Exercise:
When the word "الدوري" shows up in a line of the records below, copy that line.

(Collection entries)

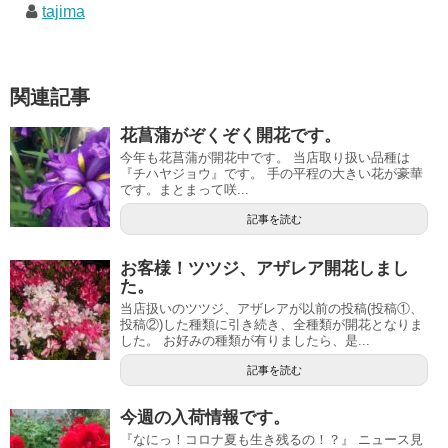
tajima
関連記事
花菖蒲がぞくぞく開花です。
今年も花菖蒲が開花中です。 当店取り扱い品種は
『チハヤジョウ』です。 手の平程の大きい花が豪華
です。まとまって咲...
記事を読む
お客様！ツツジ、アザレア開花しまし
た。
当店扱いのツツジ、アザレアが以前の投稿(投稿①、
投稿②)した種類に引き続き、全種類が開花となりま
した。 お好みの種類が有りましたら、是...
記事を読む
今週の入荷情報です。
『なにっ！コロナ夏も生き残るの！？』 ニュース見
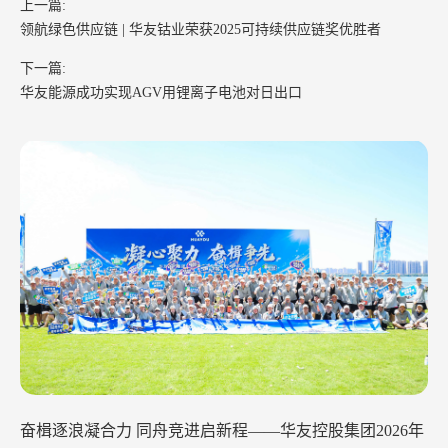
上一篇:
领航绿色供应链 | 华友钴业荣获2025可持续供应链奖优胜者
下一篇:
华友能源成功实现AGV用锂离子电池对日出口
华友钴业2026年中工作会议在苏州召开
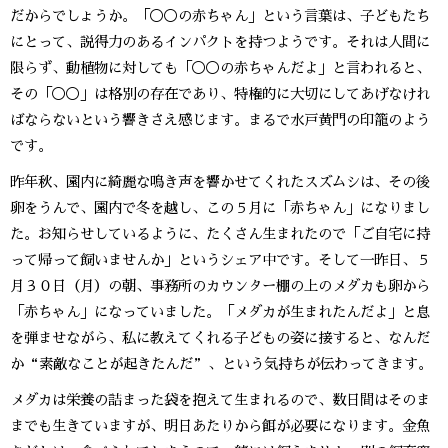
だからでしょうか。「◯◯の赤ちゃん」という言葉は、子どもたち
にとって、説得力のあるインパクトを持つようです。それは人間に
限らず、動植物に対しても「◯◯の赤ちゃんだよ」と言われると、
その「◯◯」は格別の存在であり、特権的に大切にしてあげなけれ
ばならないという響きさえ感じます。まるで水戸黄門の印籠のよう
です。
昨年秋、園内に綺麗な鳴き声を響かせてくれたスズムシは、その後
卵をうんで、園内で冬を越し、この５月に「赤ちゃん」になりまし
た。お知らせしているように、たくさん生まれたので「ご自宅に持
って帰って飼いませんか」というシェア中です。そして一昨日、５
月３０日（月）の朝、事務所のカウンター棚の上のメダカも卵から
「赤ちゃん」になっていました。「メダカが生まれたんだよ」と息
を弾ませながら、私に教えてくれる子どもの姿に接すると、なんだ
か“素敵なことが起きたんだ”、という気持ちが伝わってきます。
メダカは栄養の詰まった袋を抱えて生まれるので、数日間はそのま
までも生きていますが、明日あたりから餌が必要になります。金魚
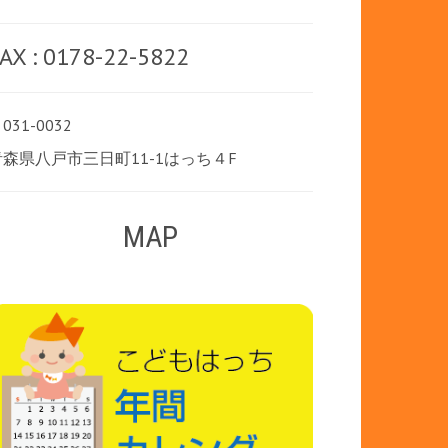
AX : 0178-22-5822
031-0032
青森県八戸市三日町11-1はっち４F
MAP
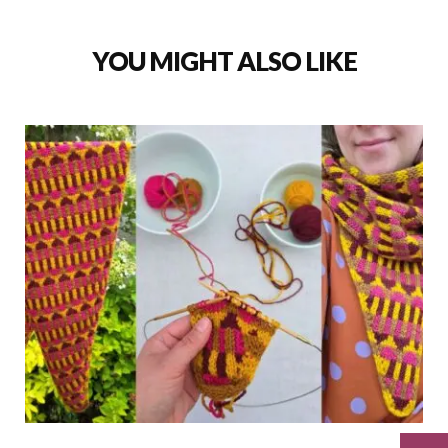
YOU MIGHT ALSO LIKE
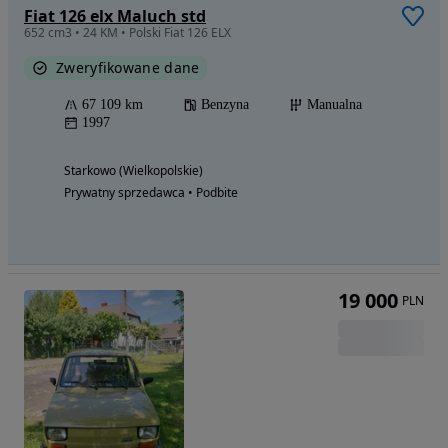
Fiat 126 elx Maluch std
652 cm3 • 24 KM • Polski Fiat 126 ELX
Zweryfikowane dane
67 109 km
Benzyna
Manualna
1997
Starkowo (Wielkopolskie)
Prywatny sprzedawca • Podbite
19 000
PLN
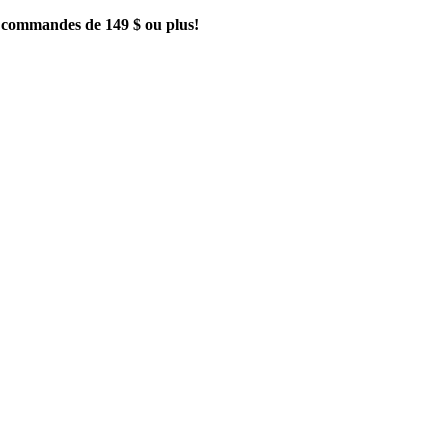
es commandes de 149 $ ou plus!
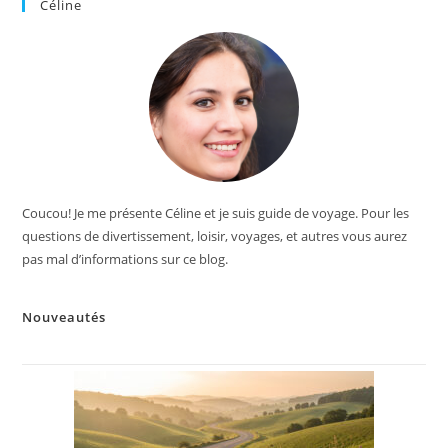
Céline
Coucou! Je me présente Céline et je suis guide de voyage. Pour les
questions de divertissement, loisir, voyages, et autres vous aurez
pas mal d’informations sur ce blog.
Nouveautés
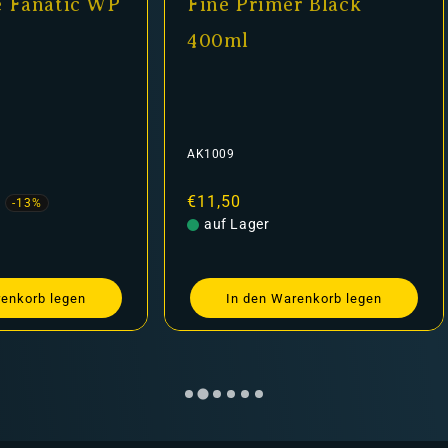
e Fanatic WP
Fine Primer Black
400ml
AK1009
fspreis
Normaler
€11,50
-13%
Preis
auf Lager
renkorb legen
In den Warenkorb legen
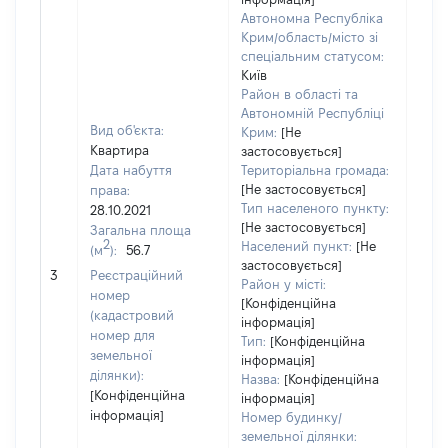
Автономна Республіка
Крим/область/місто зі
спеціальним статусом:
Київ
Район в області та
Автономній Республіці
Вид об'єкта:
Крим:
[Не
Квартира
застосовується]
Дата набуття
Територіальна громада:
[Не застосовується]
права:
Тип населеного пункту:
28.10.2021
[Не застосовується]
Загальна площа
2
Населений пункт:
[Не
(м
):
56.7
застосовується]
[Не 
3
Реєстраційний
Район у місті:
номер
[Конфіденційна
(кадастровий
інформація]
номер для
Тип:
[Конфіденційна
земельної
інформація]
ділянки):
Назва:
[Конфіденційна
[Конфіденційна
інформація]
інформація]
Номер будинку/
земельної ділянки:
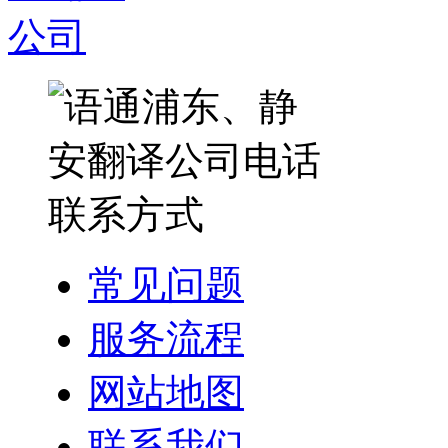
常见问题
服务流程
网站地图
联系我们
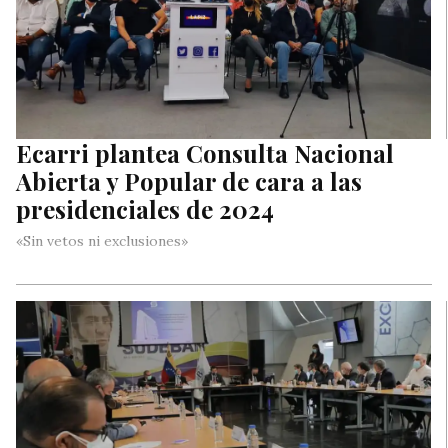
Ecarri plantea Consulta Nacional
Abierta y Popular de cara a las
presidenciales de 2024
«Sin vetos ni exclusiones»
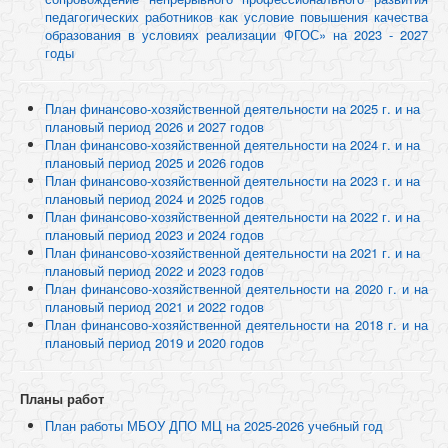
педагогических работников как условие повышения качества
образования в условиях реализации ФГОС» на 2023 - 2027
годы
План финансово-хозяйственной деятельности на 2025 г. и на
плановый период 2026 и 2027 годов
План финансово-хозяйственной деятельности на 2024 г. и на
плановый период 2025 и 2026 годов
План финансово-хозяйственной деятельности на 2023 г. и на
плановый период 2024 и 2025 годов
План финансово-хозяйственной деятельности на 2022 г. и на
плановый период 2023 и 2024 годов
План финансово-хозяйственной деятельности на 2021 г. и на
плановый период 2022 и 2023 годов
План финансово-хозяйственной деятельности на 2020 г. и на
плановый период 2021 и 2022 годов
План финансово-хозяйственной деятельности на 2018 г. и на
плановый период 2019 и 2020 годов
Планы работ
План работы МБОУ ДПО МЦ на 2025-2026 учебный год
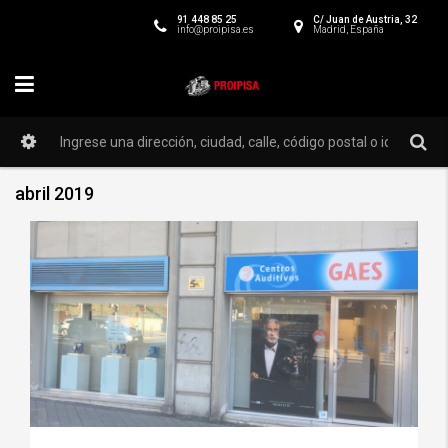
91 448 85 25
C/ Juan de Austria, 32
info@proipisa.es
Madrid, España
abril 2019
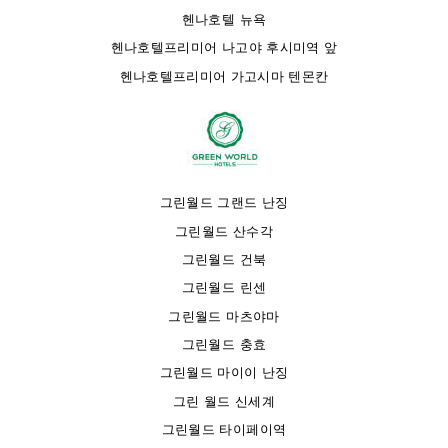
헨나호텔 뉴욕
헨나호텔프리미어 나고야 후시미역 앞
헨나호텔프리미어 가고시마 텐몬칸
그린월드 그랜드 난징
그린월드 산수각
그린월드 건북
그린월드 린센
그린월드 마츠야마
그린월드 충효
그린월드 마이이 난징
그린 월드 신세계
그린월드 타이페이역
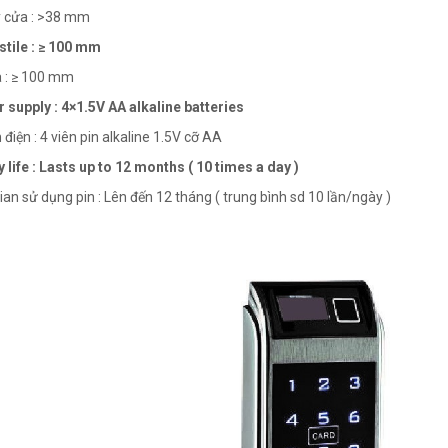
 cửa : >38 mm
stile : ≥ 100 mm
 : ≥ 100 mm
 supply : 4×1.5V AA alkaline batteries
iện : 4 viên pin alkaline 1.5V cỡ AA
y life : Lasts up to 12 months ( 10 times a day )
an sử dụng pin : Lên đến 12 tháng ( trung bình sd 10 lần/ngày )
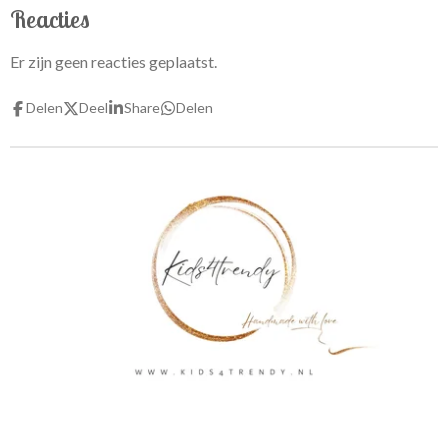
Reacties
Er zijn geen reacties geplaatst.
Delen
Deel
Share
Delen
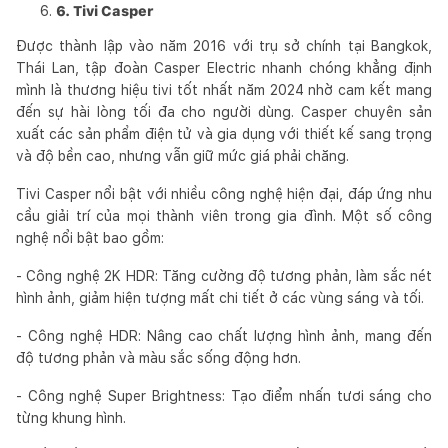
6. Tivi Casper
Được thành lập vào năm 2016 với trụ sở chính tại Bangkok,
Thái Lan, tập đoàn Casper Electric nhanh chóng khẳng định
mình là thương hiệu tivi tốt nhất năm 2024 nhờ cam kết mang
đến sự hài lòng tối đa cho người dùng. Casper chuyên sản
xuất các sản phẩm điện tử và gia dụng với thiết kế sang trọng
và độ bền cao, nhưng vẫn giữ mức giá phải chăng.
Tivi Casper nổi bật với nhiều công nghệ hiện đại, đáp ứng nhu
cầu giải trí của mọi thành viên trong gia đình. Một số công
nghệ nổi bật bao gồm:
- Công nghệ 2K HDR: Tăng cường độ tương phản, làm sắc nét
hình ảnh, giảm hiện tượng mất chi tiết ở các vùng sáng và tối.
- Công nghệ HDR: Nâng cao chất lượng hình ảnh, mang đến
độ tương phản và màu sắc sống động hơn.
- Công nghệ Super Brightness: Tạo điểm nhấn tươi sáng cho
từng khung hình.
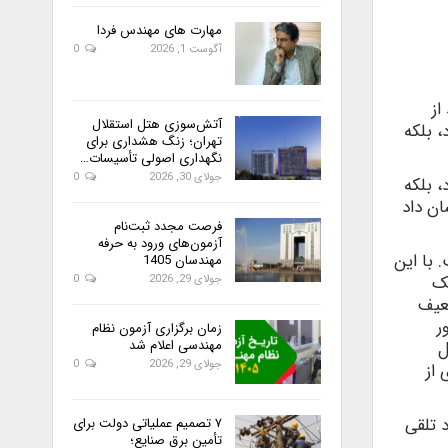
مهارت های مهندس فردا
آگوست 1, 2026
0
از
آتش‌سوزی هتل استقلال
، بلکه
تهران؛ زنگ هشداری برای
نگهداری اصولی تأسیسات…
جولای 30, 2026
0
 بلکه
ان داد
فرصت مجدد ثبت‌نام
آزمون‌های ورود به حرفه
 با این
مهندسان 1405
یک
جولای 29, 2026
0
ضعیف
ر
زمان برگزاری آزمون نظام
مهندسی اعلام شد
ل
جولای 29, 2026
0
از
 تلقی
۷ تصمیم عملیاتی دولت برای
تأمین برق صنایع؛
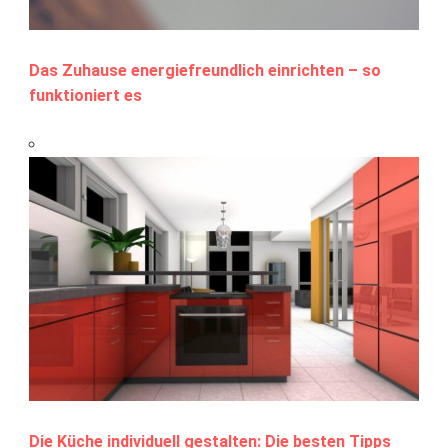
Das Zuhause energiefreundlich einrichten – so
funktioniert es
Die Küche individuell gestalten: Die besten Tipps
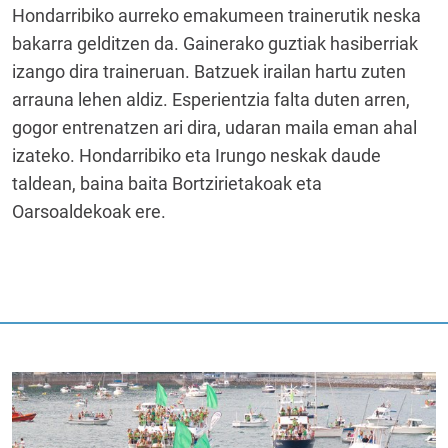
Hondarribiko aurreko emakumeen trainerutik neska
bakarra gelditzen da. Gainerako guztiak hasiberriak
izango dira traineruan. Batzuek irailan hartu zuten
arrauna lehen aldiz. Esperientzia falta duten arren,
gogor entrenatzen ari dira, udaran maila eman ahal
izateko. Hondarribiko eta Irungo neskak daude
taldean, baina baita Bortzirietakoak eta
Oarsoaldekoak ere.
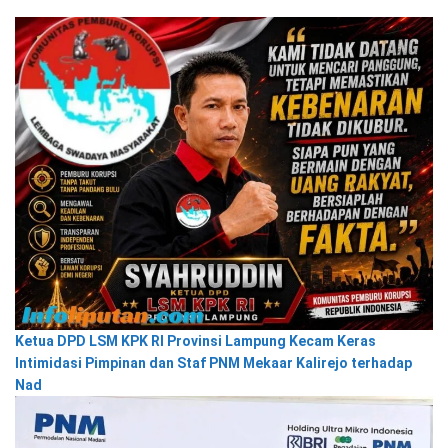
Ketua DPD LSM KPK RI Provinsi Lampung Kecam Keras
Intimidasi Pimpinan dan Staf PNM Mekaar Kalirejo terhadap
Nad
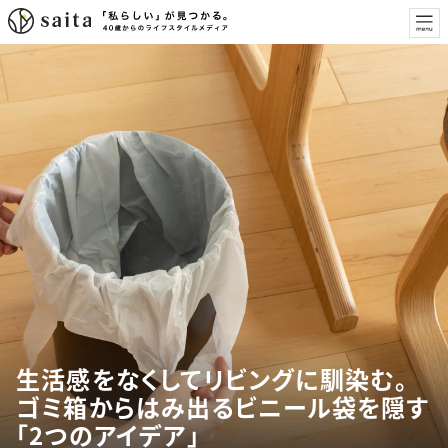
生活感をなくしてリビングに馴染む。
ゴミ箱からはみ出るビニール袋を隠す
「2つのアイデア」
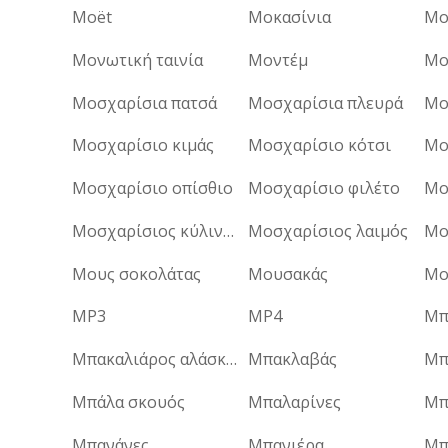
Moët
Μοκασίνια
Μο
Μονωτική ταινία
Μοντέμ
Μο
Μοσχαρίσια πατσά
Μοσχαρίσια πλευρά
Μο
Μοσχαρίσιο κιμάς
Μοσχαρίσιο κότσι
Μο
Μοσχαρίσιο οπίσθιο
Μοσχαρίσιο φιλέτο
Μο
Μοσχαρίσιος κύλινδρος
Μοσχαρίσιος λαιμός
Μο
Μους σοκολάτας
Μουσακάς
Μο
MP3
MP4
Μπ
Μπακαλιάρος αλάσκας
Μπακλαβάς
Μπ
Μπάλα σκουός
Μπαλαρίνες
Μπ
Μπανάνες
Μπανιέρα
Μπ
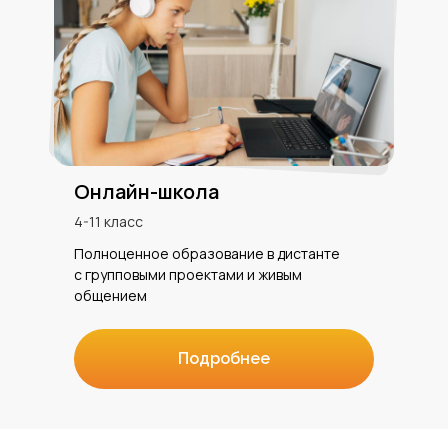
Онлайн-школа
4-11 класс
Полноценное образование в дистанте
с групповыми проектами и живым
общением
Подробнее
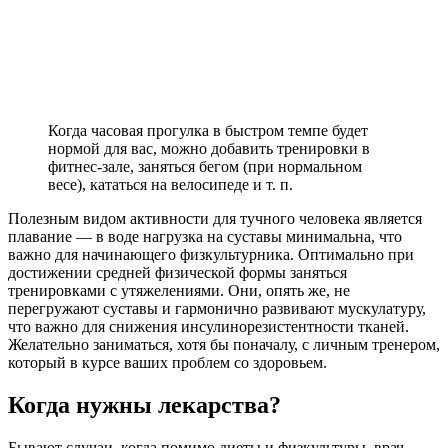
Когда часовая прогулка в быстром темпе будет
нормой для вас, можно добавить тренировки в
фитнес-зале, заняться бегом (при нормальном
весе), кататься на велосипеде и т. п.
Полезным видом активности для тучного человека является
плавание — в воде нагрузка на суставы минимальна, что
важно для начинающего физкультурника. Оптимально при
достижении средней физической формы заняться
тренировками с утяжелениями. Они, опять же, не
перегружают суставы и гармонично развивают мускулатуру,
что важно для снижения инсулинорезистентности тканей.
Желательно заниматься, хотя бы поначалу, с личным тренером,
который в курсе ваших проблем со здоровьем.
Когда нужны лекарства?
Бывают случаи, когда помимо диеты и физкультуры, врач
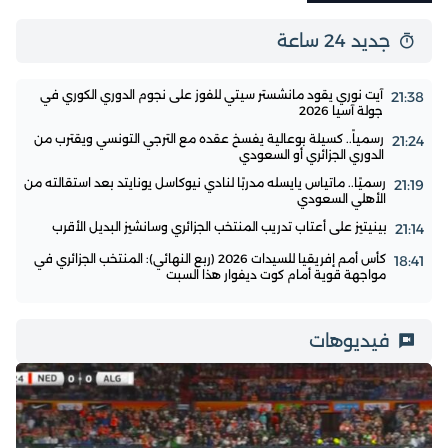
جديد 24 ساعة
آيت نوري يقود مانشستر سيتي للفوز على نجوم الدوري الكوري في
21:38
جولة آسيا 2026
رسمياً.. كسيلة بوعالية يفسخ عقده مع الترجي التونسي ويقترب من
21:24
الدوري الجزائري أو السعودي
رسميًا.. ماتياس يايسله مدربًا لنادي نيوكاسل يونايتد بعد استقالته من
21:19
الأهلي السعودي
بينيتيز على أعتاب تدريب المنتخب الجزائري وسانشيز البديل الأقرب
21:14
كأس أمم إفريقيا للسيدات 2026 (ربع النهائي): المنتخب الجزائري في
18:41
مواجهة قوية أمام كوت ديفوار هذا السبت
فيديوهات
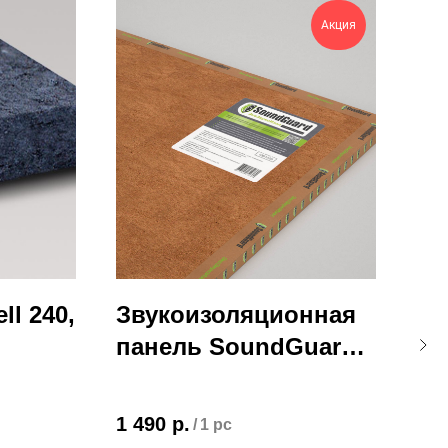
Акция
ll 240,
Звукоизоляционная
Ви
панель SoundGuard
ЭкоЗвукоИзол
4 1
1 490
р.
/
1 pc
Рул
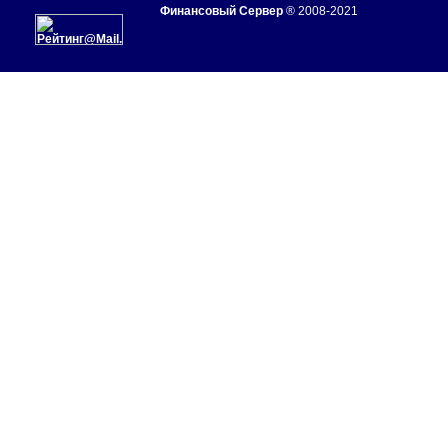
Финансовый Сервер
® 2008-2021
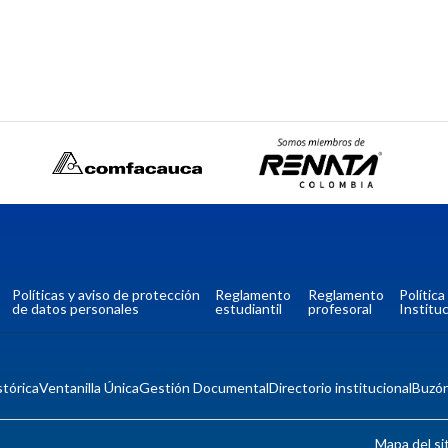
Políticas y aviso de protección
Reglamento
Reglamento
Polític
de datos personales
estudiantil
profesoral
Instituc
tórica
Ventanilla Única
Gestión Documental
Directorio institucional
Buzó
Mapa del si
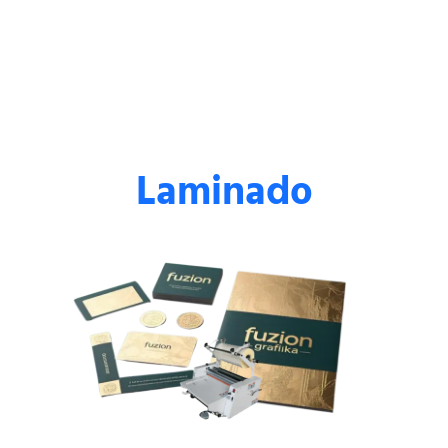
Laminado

Solution to this problem:
آيت نوري يقود مانشستر سيتي للفوز على نجوم الدوري الكوري في
الدوري الجزائري أو السعودي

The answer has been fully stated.